*** Opening of Extracted material ***

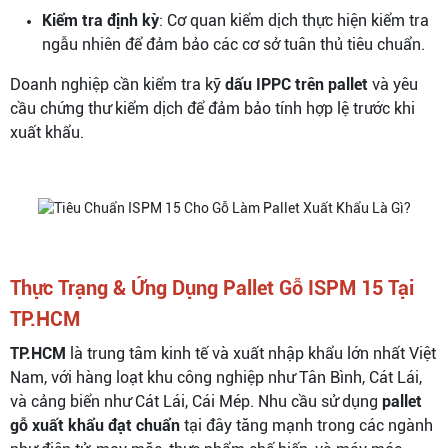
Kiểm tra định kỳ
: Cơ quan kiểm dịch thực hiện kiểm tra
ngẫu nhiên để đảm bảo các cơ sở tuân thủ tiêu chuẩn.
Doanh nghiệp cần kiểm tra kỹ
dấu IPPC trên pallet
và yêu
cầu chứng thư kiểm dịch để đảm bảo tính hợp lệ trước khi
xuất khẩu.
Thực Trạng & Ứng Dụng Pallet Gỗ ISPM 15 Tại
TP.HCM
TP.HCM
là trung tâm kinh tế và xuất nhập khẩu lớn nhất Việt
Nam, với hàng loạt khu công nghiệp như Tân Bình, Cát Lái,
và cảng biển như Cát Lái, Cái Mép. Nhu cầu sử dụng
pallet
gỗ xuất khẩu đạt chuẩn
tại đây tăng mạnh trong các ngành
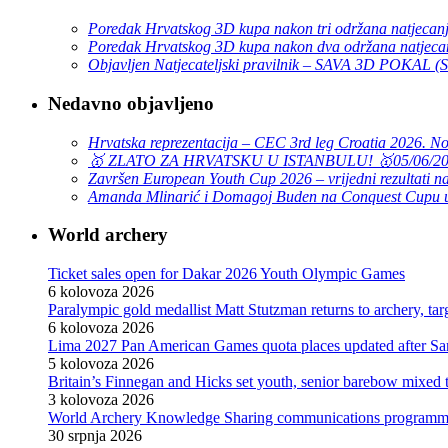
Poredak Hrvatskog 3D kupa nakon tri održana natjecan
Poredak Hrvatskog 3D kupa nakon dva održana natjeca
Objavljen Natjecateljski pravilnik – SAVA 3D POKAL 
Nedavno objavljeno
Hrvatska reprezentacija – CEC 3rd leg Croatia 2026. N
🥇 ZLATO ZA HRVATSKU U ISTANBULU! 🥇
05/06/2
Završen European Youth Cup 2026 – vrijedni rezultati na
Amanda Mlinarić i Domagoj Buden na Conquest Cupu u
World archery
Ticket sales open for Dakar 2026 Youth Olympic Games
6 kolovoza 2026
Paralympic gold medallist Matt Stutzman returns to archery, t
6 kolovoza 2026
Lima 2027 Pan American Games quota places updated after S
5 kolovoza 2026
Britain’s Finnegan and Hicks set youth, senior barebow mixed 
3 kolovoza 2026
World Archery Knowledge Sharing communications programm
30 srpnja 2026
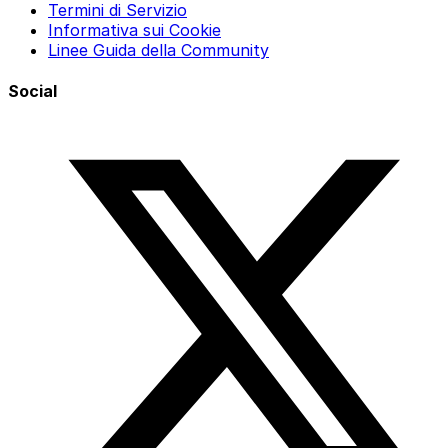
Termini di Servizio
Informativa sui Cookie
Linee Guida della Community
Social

*** Close of Extracted material ***
*** Opening of Extracted material ***

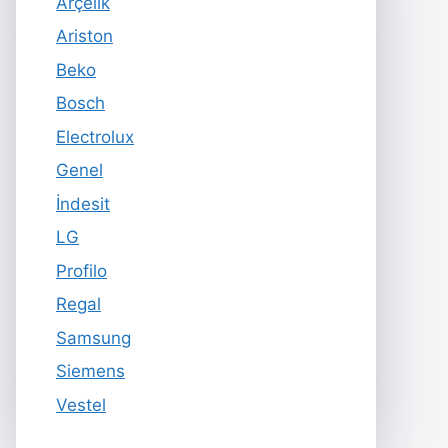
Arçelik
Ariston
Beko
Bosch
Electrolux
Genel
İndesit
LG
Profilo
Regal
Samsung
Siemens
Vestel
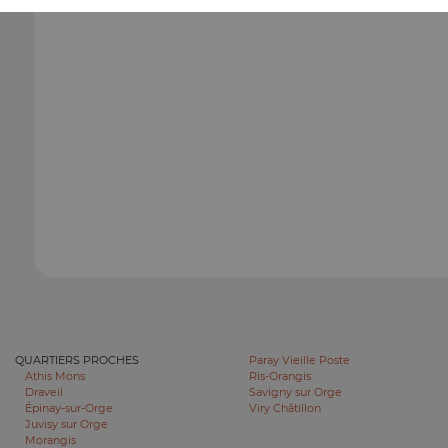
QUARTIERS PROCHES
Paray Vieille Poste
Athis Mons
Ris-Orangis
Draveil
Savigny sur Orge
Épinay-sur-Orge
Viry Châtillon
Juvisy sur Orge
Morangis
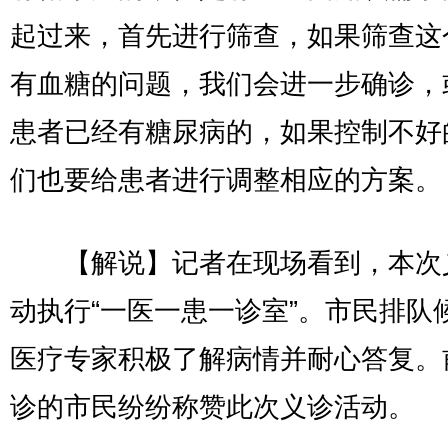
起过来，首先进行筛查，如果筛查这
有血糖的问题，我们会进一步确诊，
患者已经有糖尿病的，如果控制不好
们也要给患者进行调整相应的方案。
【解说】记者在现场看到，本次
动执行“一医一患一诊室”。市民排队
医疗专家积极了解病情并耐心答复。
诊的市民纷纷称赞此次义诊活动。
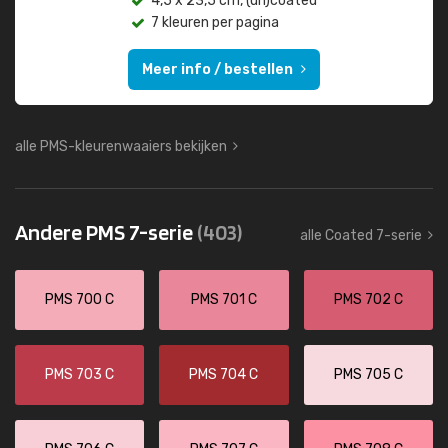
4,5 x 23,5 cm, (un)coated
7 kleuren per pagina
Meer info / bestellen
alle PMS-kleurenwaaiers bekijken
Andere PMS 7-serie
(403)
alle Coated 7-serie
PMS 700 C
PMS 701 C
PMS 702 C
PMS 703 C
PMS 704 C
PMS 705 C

*** Close of Extracted material ***

◆ **Problem**: Return a copy of every line in the records that includes the string "Hrvatskog".

◆ **Output of the exercise**:
Poredak Hrvatskog 3D kupa nakon tri održana natjecan
Poredak Hrvatskog 3D kupa nakon dva održana natjeca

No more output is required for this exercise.